▸ How to complete this task: Write out the records below exactly as they appear, skipping each picture.

▼

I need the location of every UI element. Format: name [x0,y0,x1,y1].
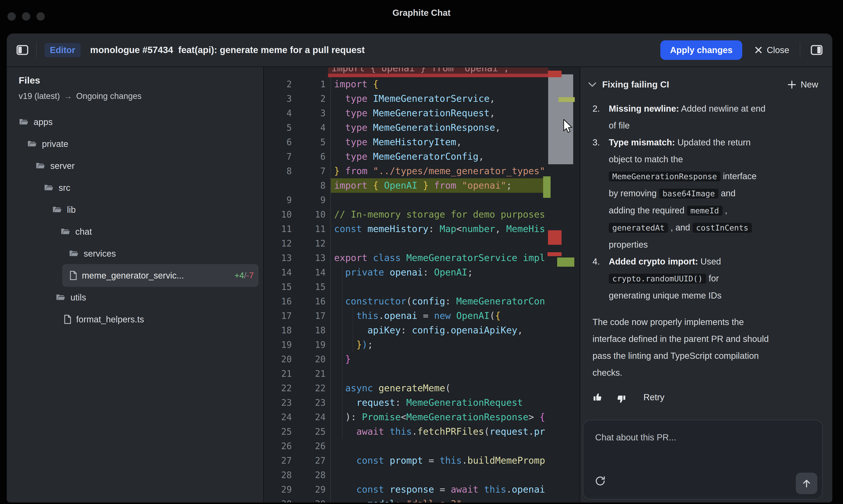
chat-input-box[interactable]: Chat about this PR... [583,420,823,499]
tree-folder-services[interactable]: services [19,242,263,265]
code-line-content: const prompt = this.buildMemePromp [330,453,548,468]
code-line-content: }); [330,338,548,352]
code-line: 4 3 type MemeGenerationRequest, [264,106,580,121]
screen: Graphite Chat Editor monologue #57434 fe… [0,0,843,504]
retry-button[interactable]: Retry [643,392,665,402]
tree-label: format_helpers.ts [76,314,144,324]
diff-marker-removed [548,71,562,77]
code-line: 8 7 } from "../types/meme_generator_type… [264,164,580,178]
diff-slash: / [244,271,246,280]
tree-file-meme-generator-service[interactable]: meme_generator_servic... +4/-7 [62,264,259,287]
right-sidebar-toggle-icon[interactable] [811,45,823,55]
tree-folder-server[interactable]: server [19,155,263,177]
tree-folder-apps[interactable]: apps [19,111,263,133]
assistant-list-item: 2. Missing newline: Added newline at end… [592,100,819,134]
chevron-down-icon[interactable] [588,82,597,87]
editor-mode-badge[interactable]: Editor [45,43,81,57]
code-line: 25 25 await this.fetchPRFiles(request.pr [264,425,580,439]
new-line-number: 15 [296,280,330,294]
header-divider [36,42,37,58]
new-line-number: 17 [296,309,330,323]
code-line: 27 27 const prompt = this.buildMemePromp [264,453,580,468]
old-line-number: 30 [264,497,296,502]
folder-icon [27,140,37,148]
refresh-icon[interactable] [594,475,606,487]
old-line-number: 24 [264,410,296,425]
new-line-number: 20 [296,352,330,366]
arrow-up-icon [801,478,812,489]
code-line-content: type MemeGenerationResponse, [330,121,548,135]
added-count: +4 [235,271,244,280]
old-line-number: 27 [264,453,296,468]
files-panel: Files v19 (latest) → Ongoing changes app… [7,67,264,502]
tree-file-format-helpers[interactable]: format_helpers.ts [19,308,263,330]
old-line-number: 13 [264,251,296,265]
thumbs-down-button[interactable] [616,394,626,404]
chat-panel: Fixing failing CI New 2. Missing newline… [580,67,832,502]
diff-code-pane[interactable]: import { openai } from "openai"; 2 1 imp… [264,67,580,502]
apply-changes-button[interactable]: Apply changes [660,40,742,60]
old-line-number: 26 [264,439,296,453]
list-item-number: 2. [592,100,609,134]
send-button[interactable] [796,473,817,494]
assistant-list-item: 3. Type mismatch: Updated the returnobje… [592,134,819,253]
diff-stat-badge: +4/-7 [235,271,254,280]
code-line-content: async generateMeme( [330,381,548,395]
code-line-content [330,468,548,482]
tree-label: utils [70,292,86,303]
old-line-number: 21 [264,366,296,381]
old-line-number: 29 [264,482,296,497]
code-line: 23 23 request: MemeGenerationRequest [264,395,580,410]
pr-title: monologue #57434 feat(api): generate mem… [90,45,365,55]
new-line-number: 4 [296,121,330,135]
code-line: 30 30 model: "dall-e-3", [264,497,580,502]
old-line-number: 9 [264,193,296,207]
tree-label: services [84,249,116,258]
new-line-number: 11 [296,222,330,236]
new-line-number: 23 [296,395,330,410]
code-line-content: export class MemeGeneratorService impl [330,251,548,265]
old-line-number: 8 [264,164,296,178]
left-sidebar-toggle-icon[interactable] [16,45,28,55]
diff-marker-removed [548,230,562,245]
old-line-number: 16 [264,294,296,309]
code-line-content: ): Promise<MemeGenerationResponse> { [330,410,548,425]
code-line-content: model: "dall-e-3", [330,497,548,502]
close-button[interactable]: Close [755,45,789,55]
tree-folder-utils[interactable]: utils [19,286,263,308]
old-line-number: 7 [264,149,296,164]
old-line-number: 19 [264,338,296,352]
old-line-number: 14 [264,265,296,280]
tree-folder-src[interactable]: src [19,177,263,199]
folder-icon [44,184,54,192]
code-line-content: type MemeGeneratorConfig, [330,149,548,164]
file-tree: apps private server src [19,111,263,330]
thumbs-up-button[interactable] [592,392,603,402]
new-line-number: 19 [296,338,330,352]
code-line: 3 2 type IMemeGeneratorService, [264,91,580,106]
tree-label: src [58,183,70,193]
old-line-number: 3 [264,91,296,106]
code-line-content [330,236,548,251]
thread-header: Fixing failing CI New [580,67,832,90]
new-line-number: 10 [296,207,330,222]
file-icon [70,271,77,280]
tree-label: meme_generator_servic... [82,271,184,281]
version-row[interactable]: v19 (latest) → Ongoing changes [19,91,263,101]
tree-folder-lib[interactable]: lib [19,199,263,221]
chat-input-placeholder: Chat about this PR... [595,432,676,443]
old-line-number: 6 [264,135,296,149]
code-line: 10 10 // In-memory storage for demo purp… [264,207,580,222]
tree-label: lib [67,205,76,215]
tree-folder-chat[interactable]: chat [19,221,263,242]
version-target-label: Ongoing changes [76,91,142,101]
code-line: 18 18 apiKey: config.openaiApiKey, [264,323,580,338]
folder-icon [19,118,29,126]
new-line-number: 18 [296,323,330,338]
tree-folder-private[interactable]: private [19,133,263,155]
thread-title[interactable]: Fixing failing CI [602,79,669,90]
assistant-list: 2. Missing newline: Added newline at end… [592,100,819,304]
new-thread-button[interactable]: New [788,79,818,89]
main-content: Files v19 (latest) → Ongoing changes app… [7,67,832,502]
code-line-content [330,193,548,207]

▲

▸ Exercise response:
I need the location of every UI element. Format: name [x0,y0,x1,y1].
chat-input-box[interactable]: Chat about this PR... [583,420,823,499]
tree-folder-services[interactable]: services [19,242,263,265]
code-line-content: const prompt = this.buildMemePromp [330,453,548,468]
code-line-content: }); [330,338,548,352]
code-line: 4 3 type MemeGenerationRequest, [264,106,580,121]
screen: Graphite Chat Editor monologue #57434 fe… [0,0,843,504]
retry-button[interactable]: Retry [643,392,665,402]
tree-label: format_helpers.ts [76,314,144,324]
diff-marker-removed [548,71,562,77]
code-line: 8 7 } from "../types/meme_generator_type… [264,164,580,178]
diff-slash: / [244,271,246,280]
tree-file-meme-generator-service[interactable]: meme_generator_servic... +4/-7 [62,264,259,287]
right-sidebar-toggle-icon[interactable] [811,45,823,55]
tree-folder-server[interactable]: server [19,155,263,177]
tree-folder-apps[interactable]: apps [19,111,263,133]
assistant-list-item: 2. Missing newline: Added newline at end… [592,100,819,134]
chevron-down-icon[interactable] [588,82,597,87]
editor-mode-badge[interactable]: Editor [45,43,81,57]
code-line: 25 25 await this.fetchPRFiles(request.pr [264,425,580,439]
new-line-number: 15 [296,280,330,294]
header-divider [36,42,37,58]
new-line-number: 17 [296,309,330,323]
code-line: 27 27 const prompt = this.buildMemePromp [264,453,580,468]
old-line-number: 30 [264,497,296,502]
folder-icon [27,140,37,148]
refresh-icon[interactable] [594,475,606,487]
old-line-number: 24 [264,410,296,425]
new-line-number: 20 [296,352,330,366]
arrow-up-icon [801,478,812,489]
code-line-content: type MemeGenerationResponse, [330,121,548,135]
added-count: +4 [235,271,244,280]
old-line-number: 27 [264,453,296,468]
files-panel: Files v19 (latest) → Ongoing changes app… [7,67,264,502]
tree-file-format-helpers[interactable]: format_helpers.ts [19,308,263,330]
old-line-number: 13 [264,251,296,265]
thumbs-down-button[interactable] [616,394,626,404]
chat-panel: Fixing failing CI New 2. Missing newline… [580,67,832,502]
diff-code-pane[interactable]: import { openai } from "openai"; 2 1 imp… [264,67,580,502]
apply-changes-button[interactable]: Apply changes [660,40,742,60]
old-line-number: 26 [264,439,296,453]
list-item-number: 2. [592,100,609,134]
send-button[interactable] [796,473,817,494]
assistant-list-item: 3. Type mismatch: Updated the returnobje… [592,134,819,253]
diff-stat-badge: +4/-7 [235,271,254,280]
code-line-content: async generateMeme( [330,381,548,395]
code-line-content [330,468,548,482]
tree-label: utils [70,292,86,303]
old-line-number: 21 [264,366,296,381]
old-line-number: 29 [264,482,296,497]
code-line: 23 23 request: MemeGenerationRequest [264,395,580,410]
pr-title: monologue #57434 feat(api): generate mem… [90,45,365,55]
new-line-number: 4 [296,121,330,135]
code-line: 30 30 model: "dall-e-3", [264,497,580,502]
old-line-number: 9 [264,193,296,207]
tree-label: services [84,249,116,258]
new-line-number: 11 [296,222,330,236]
new-line-number: 23 [296,395,330,410]
code-line-content: export class MemeGeneratorService impl [330,251,548,265]
old-line-number: 8 [264,164,296,178]
left-sidebar-toggle-icon[interactable] [16,45,28,55]
diff-marker-removed [548,230,562,245]
old-line-number: 16 [264,294,296,309]
code-line-content: ): Promise<MemeGenerationResponse> { [330,410,548,425]
code-line-content: model: "dall-e-3", [330,497,548,502]
close-button[interactable]: Close [755,45,789,55]
tree-folder-utils[interactable]: utils [19,286,263,308]
old-line-number: 7 [264,149,296,164]
old-line-number: 19 [264,338,296,352]
old-line-number: 14 [264,265,296,280]
tree-folder-src[interactable]: src [19,177,263,199]
folder-icon [44,184,54,192]
code-line-content: type MemeGeneratorConfig, [330,149,548,164]
file-tree: apps private server src [19,111,263,330]
thumbs-up-button[interactable] [592,392,603,402]
new-line-number: 19 [296,338,330,352]
code-line: 3 2 type IMemeGeneratorService, [264,91,580,106]
tree-label: src [58,183,70,193]
old-line-number: 3 [264,91,296,106]
code-line-content [330,236,548,251]
thread-header: Fixing failing CI New [580,67,832,90]
new-line-number: 10 [296,207,330,222]
file-icon [70,271,77,280]
tree-label: meme_generator_servic... [82,271,184,281]
version-row[interactable]: v19 (latest) → Ongoing changes [19,91,263,101]
tree-folder-lib[interactable]: lib [19,199,263,221]
chat-input-placeholder: Chat about this PR... [595,432,676,443]
old-line-number: 6 [264,135,296,149]
code-line: 10 10 // In-memory storage for demo purp… [264,207,580,222]
tree-label: lib [67,205,76,215]
tree-folder-chat[interactable]: chat [19,221,263,242]
version-target-label: Ongoing changes [76,91,142,101]
code-line: 18 18 apiKey: config.openaiApiKey, [264,323,580,338]
folder-icon [19,118,29,126]
new-line-number: 18 [296,323,330,338]
tree-folder-private[interactable]: private [19,133,263,155]
thread-title[interactable]: Fixing failing CI [602,79,669,90]
assistant-list: 2. Missing newline: Added newline at end… [592,100,819,304]
new-thread-button[interactable]: New [788,79,818,89]
main-content: Files v19 (latest) → Ongoing changes app… [7,67,832,502]
code-line-content [330,193,548,207]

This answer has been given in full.